Non-Banking Financial Companies or NBFC are a registered company that is regulated as per the Companies Act, 1956. They should not be mistaken for banks, but they also offer loans, credit facilities, savings and retirement planning, etc. NBFCs are generally associated with lending and investments, like trading in the money market, managing portfolios of stocks, conducting the transfer of money, etc. Notably, NBFCs cannot accept demand deposits and issue cheques or demand drafts like banks.
Why Are NBFCs Best for Availing Small Business Loans?

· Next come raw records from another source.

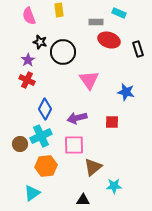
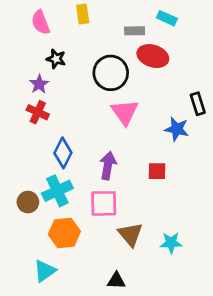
black rectangle: (138, 49) -> (198, 104), moved
black circle: (63, 52) -> (111, 73), moved
purple arrow: (77, 118) -> (108, 166), turned 114
brown triangle: (93, 167) -> (130, 234), turned -30
cyan star: (114, 186) -> (171, 243), moved

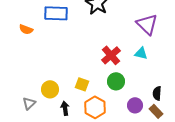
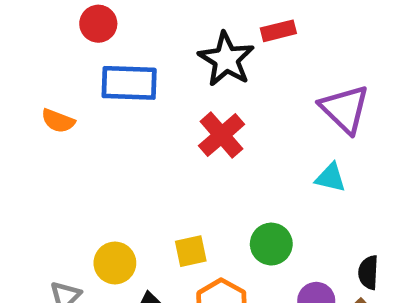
red cross: (111, 55) -> (222, 135), moved
yellow square: (82, 84) -> (191, 251), turned -32

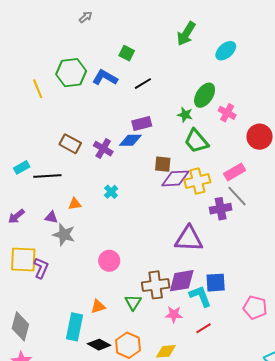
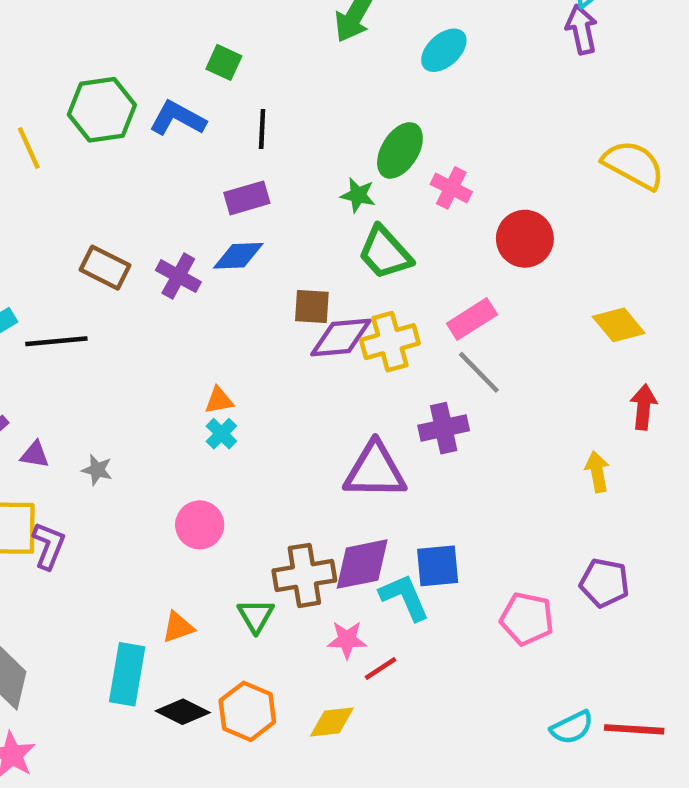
black line: (143, 84) -> (262, 129), turned -54
purple rectangle: (142, 124) -> (247, 198), moved
cyan cross: (111, 192) -> (221, 434), moved
orange triangle: (75, 204) -> (219, 400), moved
purple cross: (221, 209) -> (444, 428), moved
purple triangle: (51, 217) -> (35, 455), moved
gray star: (64, 235) -> (97, 470), size x0.6
red line: (203, 328) -> (380, 668), moved

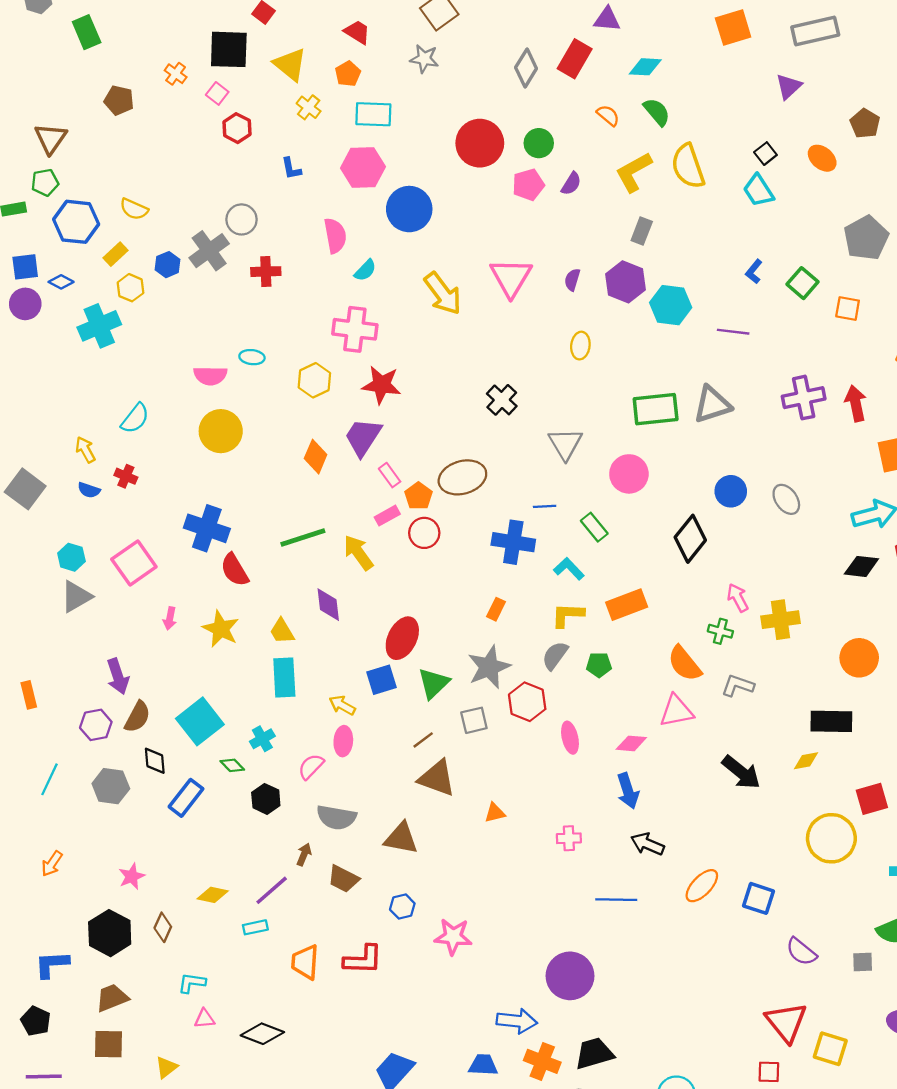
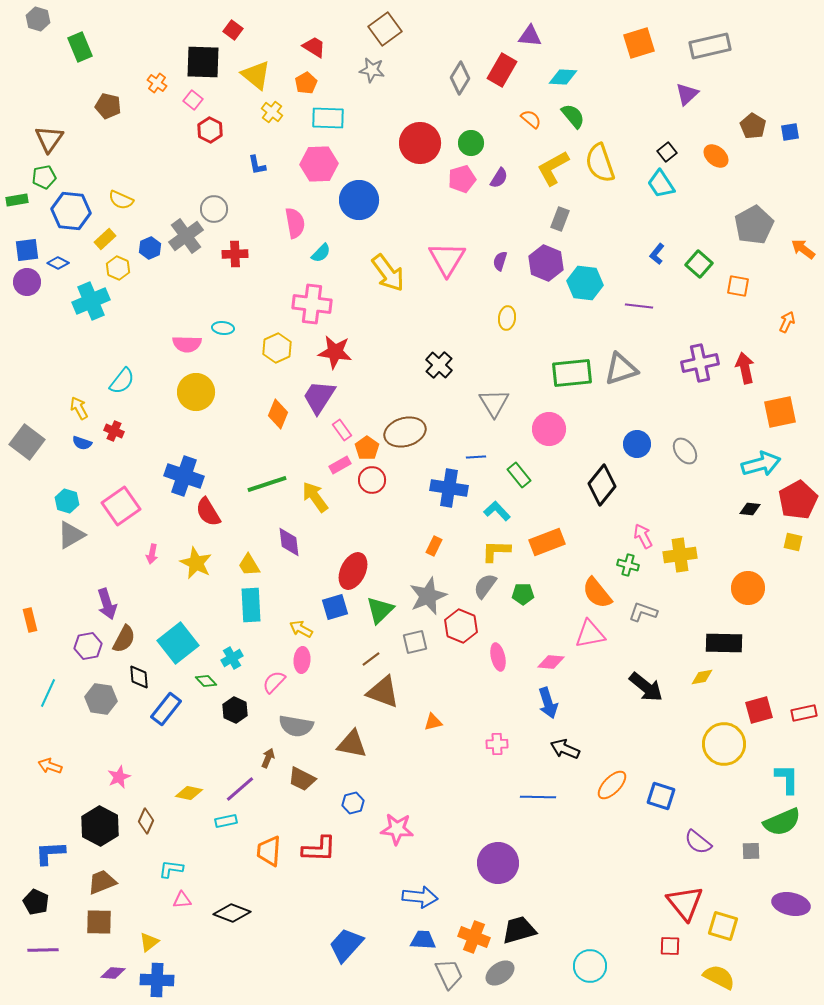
black diamond: (861, 566) -> (750, 509), size x0.7
orange arrow: (52, 864) -> (50, 766), turned 75
blue arrow: (517, 1021) -> (420, 897), moved

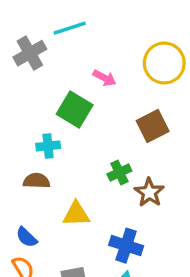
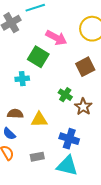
pink arrow: (105, 78) -> (56, 38), size x1.5
green cross: (119, 173) -> (65, 95), turned -32
brown semicircle: (36, 181) -> (15, 114), moved

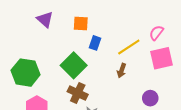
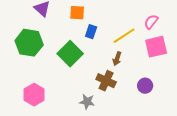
green hexagon: (26, 73) -> (29, 43), moved
brown cross: (78, 93) -> (106, 81), moved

- Faster: NBFCs approve and sanction loans faster as compared to the traditional financial institutes. NBFCs have less stringent documentation and eligibility requirement which make NBFCs the sought after option for business loans.
- Credit Score: NBFCs do not only assess the eligibility of the borrower based on the credit. But they also take into account business vintage, turnover, ITR filed, etc. to evaluate if the borrower would be able to repay the loan amount. Unlike traditional financial institutes, NBFCs are more flexible.
- Interest Rate: most of the borrowers consider interest rate as the prime factor while applying for a loan for business. NBFCs offer best business loan rates, which are very competitive in the market, and most small business owners can afford.
- Non-Collateral Loan: NBFCs offer unsecured business loans, which are always welcoming to MSMEs.
NBFC Business Loan Eligibility
The eligibility criteria for an NBFC loan are as follows:
- The MSMEs need the business to be in operations for at least two years at a stretch.
- To be eligible for a collateral-free business loan, a business needs to have a minimum turnover of more than Rs. 10 lakh.
- The residence of the business owner should not be used as the business premise.
- The business person should be either the owner of his house or business premise.
- The ITR field in the previous year should be more than Rs. 1.5 lakhs.
Documents Required for an Instant Business Loan
NBFCs require minimal documentation for processing and approving business loan. The applicant needs to give address proof for both the business premise and residence. PAN is also an essential requirement for a loan for business. ITR for the last one year is also required. The NBFCs don’t require balance sheet, bank statement, etc.
For all the above mentioned reasons, NBFCs enjoy increasing popularity as the best option for quick business loans. Also, in the opinion of the Reserve Bank of India, the NBFCs in India are performing better than the traditional banks. A significant increase in their balance sheet is the witness for the same.